Source code for bridgedb.Bucket

# -*- coding: utf-8 -*-

"""
This module is responsible for everything concerning file bucket bridge 
distribution. File bucket bridge distribution means that unallocated bridges 
are allocated to a certain pseudo-distributor and later written to a file.

For example, the following is a dict of pseudo-distributors (also called 
'bucket identifiers') with numbers of bridges assigned to them:

        FILE_BUCKETS = { "name1": 10, "name2": 15, "foobar": 3 }

This configuration for buckets would result in 3 files being created for bridge
distribution: name1-2010-07-17.brdgs, name2-2010-07-17.brdgs and 
foobar-2010-07-17.brdgs. The first file would contain 10 bridges from BridgeDB's
'unallocated' pool. The second file would contain 15 bridges from the same pool
and the third one similarly 3 bridges. These files can then be handed out to 
trusted parties via mail or fed to other distribution mechanisms such as 
twitter.

Note that in BridgeDB slang, the _distributor_ would still be 'unallocated',
even though in the database, there would now by 'name1', 'name2' or 'foobar'
instead of 'unallocated'. This is why they are called pseudo-distributors.
"""

import logging
import time
import bridgedb.Storage
import bridgedb.Bridges 
import binascii
import sqlite3
from gettext import gettext as _
toHex = binascii.b2a_hex


# What should pseudo distributors be prefixed with in the database so we can
# distinguish them from real distributors?
PSEUDO_DISTRI_PREFIX = "pseudo_"

# Set to rediculously high number
BUCKET_MAX_BRIDGES = 1000000


[docs]class BucketData(object):
    """Configures a bridge bucket with the number of bridges which should be
    allocated, the name of the bucket, and other similar data.

    :param str name: The name of this bucket (from the config file). This will
        be prefixed by the :data:`PSEUDO_DISTRIBUTOR_PREFIX`.
    :type needed: str or int
    :param needed: The number of bridges needed for this bucket (also from the
        config file).
    :param int allocated: Number of bridges already allocated for this bucket.
    """
    def __init__(self, name, needed):
        self.name = name
        if needed == "*":
            needed = BUCKET_MAX_BRIDGES
        self.needed = int(needed)
        self.allocated = 0

[docs]class BucketManager(object):
    """BucketManager reads a number of file bucket identifiers from the config.

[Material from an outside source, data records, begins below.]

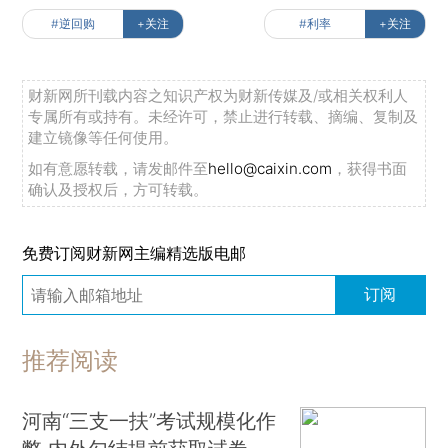
#逆回购
+关注
#利率
+关注
财新网所刊载内容之知识产权为财新传媒及/或相关权利人
专属所有或持有。未经许可，禁止进行转载、摘编、复制及
建立镜像等任何使用。
如有意愿转载，请发邮件至
hello@caixin.com
，获得书面
确认及授权后，方可转载。
免费订阅财新网主编精选版电邮
订阅
推荐阅读
河南“三支一扶”考试规模化作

    They're expected to be in the following format::

        FILE_BUCKETS = { "name1": 10, "name2": 15, "foobar": 3 }

    This syntax means that certain buckets ("name1", "name2" and so on) are
    given a number of bridges (10, 15 and so on). Names can be anything.  The
    name will later be the prefix of the file that is written with the
    assigned number of bridges in it. Instead of a number, a wildcard item
    ("*") is allowed, too. This means that the corresponsing bucket file will
    get the maximum number of possible bridges (as many as are left in the
    unallocated bucket).

    The files will be written in ip:port format, one bridge per line.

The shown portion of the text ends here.